Each year, around this time, we are reminded by the American Dental Association to celebrate Dental Assistants Appreciation Week during the first week of March. How insulting! If you are smart, you should be celebrating the contributions made by your clinical assistants to the success of your practices each and every day of the year.
In every successful practice that I’ve ever visited, at the core of their success is one or more assistants who have an incredible work ethic, and who are setting up rooms and turning equipment on long before the doctor arrives.
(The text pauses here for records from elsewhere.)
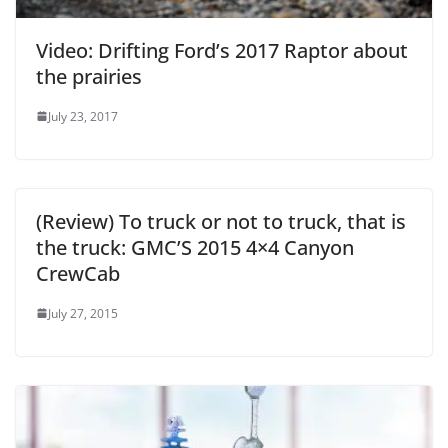
Video: Drifting Ford’s 2017 Raptor about
the prairies
July 23, 2017
(Review) To truck or not to truck, that is
the truck: GMC’S 2015 4×4 Canyon
CrewCab
July 27, 2015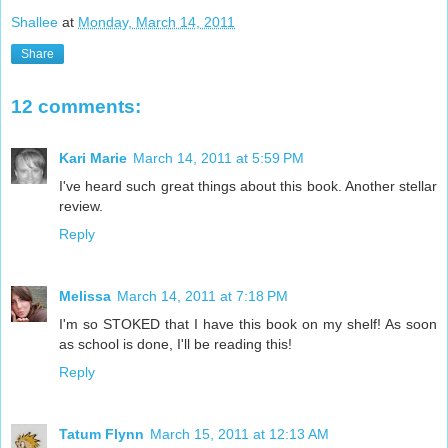
Shallee
at
Monday, March 14, 2011
Share
12 comments:
Kari Marie
March 14, 2011 at 5:59 PM
I've heard such great things about this book. Another stellar
review.
Reply
Melissa
March 14, 2011 at 7:18 PM
I'm so STOKED that I have this book on my shelf! As soon
as school is done, I'll be reading this!
Reply
Tatum Flynn
March 15, 2011 at 12:13 AM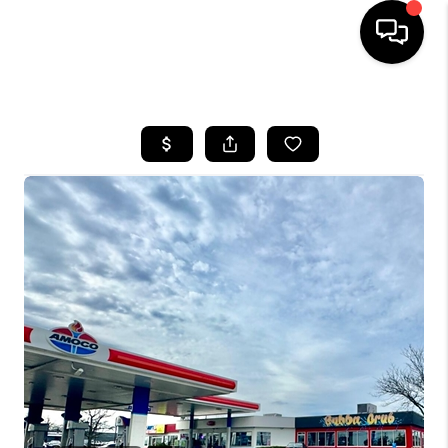
HOME
LISTINGS
COMMUNITY GUIDES
BUYING
SELLING
FINANCING
HOME VALUE
WHO WE ARE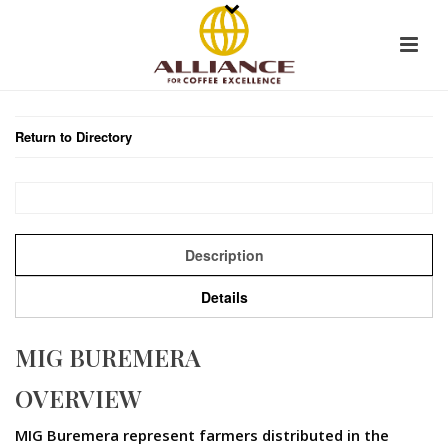
Return to Directory
Description
Details
MIG BUREMERA
OVERVIEW
MIG Buremera represent farmers distributed in the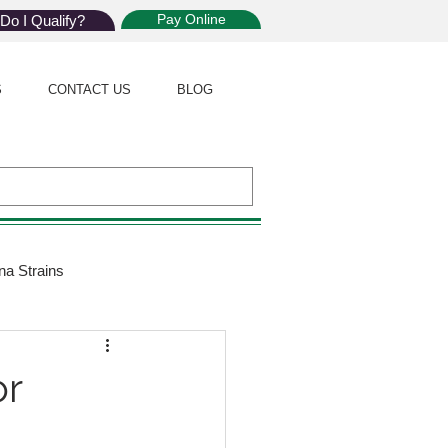
Pay Online
Do I Qualify?
S
CONTACT US
BLOG
na Strains
ijuana Law
or
Giveaway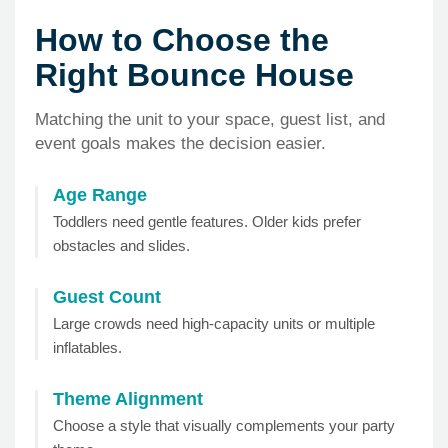
How to Choose the
Right Bounce House
Matching the unit to your space, guest list, and
event goals makes the decision easier.
Age Range
Toddlers need gentle features. Older kids prefer
obstacles and slides.
Guest Count
Large crowds need high-capacity units or multiple
inflatables.
Theme Alignment
Choose a style that visually complements your party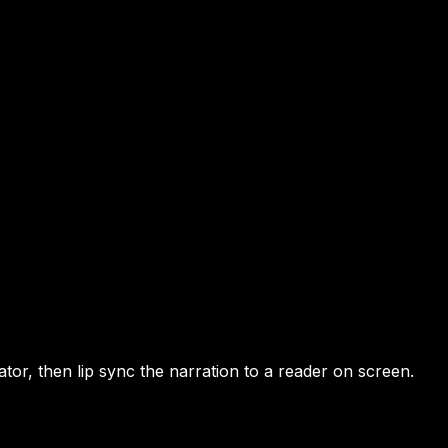
tor, then lip sync the narration to a reader on screen.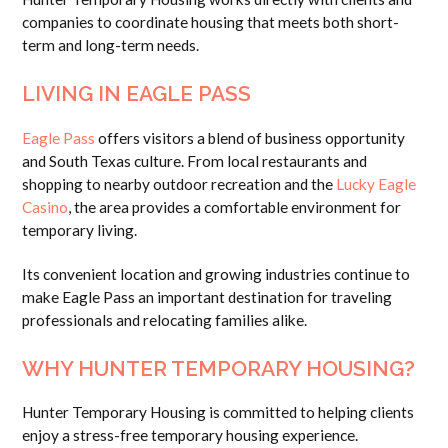
companies to coordinate housing that meets both short-
term and long-term needs.
LIVING IN EAGLE PASS
Eagle Pass
offers visitors a blend of business opportunity
and South Texas culture. From local restaurants and
shopping to nearby outdoor recreation and the
Lucky Eagle
Casino
, the area provides a comfortable environment for
temporary living.
Its convenient location and growing industries continue to
make Eagle Pass an important destination for traveling
professionals and relocating families alike.
WHY HUNTER TEMPORARY HOUSING?
Hunter Temporary Housing is committed to helping clients
enjoy a stress-free temporary housing experience.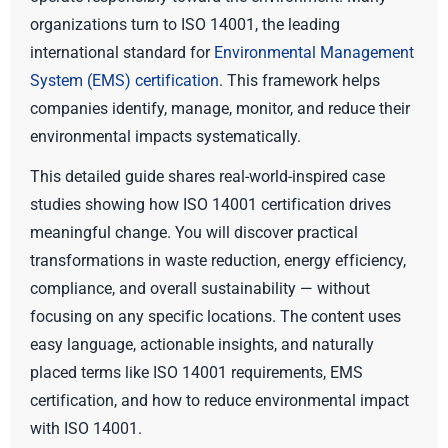
organizations turn to ISO 14001, the leading
international standard for
Environmental Management
System (EMS) certification
. This framework helps
companies identify, manage, monitor, and reduce their
environmental impacts systematically.
This detailed guide shares real-world-inspired case
studies showing how ISO 14001 certification drives
meaningful change. You will discover practical
transformations in waste reduction, energy efficiency,
compliance, and overall sustainability — without
focusing on any specific locations. The content uses
easy language, actionable insights, and naturally
placed terms like ISO 14001 requirements, EMS
certification, and how to reduce environmental impact
with ISO 14001.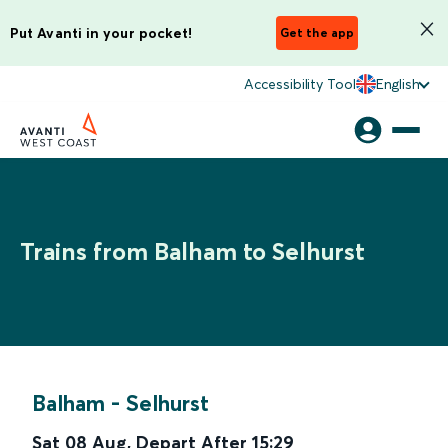
Put Avanti in your pocket!
Get the app
Accessibility Tool
English
Trains from Balham to Selhurst
Balham
-
Selhurst
Sat 08 Aug
,
Depart After
15:29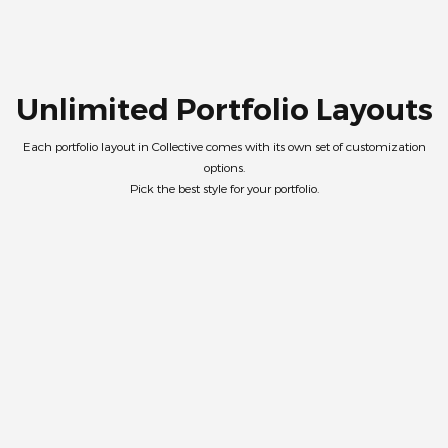
Unlimited Portfolio Layouts
Each portfolio layout in Collective comes with its own set of customization
options.
Pick the best style for your portfolio.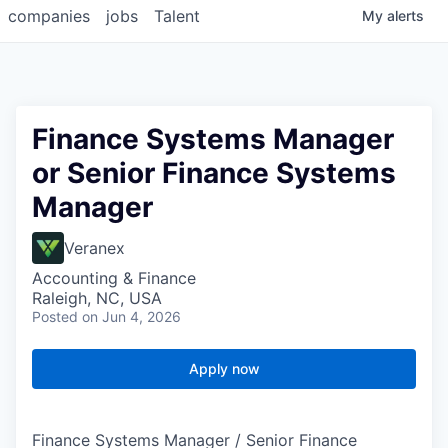
companies
jobs
Talent
My
alerts
Finance Systems Manager
or Senior Finance Systems
Manager
Veranex
Accounting & Finance
Raleigh, NC, USA
Posted
on Jun 4, 2026
Apply now
Finance Systems Manager / Senior Finance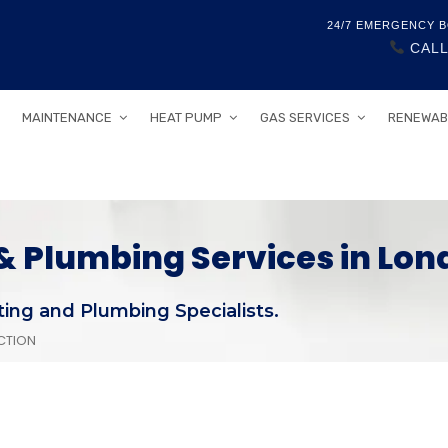
24/7 EMERGENCY B
CALL
MAINTENANCE
HEAT PUMP
GAS SERVICES
RENEWAB
 Plumbing Services in Lon
ing and Plumbing Specialists.
CTION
They have command of sophisticated equipment and technology. They have incredible knowledge of a wide array of materials, instruments, procedures and policies, with little room for error. They perform their job within 18 inches of the person who oversees them and of the person for whom they are caring…if that’s not stressful, what is? They are expected to do all of this repetitively with speed, accuracy, a smile on their face and warmth in their heart. And they are expected to anticipate the doctors’ needs, often before the doctor even knows what they need…each and every day of the year. How do we wait until March to celebrate them?
I have been blessed to work with some incredible clinical assistants throughout my career. These assistants were the driving force of my success, and the success of my practice.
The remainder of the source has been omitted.